Summarizing Markdown files with Azure Cognitive Services TextAnalytics Extractive Summary

At Microsoft, documentation is created in Markdown, lives in GitHub repos, which you then fork and clone and do all the GitHub things and stuff. The markdown then gets transformed into HTML. (This is a really simplified explanation. The actual process is a lot more complicated.)

This script opens local Markdown files and summarizes them using Azure Cognitive Services TextAnalytics Extractive Summary. It’s available in version 5.3.0b2. It’s not available in the current verion, 5.2.1.

It doesn’t as yet write anything to the Markdown files or create a CSV file. All it does is return the summary to the terminal. I’m planning to use similar scripts to analyze what is in my content set so I can eventually use structured documentation methods to overhaul it. First, though I need to know what is there, and how it all maps to other content.

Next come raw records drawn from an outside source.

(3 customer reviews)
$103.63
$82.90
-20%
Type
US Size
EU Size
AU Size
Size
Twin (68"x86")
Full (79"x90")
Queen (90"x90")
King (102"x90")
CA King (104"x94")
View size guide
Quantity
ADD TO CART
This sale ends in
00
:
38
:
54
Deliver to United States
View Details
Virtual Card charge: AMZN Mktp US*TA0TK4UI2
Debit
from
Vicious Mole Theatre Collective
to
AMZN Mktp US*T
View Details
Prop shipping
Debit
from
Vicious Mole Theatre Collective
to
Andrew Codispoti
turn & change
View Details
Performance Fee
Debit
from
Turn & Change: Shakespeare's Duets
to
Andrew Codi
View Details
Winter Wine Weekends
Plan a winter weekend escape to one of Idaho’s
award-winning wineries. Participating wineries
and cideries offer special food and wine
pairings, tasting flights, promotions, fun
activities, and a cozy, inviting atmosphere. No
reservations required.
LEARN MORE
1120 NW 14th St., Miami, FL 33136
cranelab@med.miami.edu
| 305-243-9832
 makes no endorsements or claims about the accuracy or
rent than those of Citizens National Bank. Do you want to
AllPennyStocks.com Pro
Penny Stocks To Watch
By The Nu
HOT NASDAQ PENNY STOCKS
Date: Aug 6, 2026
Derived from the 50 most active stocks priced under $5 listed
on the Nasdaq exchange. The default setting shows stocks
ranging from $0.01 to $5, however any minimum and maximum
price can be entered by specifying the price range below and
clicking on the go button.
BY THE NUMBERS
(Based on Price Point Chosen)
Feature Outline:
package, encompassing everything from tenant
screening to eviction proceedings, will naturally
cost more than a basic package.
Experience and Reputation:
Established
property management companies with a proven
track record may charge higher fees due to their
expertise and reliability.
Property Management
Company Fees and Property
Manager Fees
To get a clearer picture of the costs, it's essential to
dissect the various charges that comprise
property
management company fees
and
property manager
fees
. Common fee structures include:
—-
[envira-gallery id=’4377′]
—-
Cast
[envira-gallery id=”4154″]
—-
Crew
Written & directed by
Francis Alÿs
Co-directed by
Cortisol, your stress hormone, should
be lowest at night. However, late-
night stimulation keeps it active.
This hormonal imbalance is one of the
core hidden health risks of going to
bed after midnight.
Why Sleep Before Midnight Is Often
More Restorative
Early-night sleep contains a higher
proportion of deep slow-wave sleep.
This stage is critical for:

It does return an unclosed connection error, and fixing that it is on my TO DO list.

import asyncio
from dotenv import load_dotenv
# Get environment variables
load_dotenv()
import os
from azure.core.credentials import AzureKeyCredential
from azure.ai.textanalytics.aio import TextAnalyticsClient
endpoint = os.environ["AZURE_LANGUAGE_ENDPOINT"]
key = os.environ["AZURE_LANGUAGE_KEY"]
text_analytics_client = TextAnalyticsClient(
    endpoint=endpoint,
    credential=AzureKeyCredential(key),
)
async def get_summary(content,filename):
        print(f"Summarizing {filename}")
        #print(content)
        document = [content]
        poller = await text_analytics_client.begin_extract_summary(document)
        extract_summary_results = await poller.result()
        async for result in extract_summary_results:
            if result.kind == "ExtractiveSummarization":
                print("Summary extracted: \n{}".format(
                    " ".join([sentence.text for sentence in result.sentences]))
                )
            elif result.is_error is True:
                print("...Is an error with code '{}' and message '{}'".format(
                    result.error.code, result.error.message
                ))
async def sample_extractive_summarization_async():
    document = []
    direct = "C:/absolute/path/to/markdown/files/"
    for filename in os.listdir(direct):
        #Open the file
        file = open(direct + filename, "r")
        #Read the contents of the file
        content = file.read()
        await get_summary(content,filename)
async def main():
    await sample_extractive_summarization_async()
# TO DO: Fix unclosed connector error
if __name__ == '__main__':
    asyncio.set_event_loop_policy(asyncio.WindowsSelectorEventLoopPolicy())
    asyncio.run(main())

PS. For organizations that use an actual Component Content Management System (CCMS) to write and publish technical documentation and learning content, there may be a function in the system that automatically creates summaries of aggregated content. Paligo integrates with GitHub repos, although I haven’t seen it in action yet.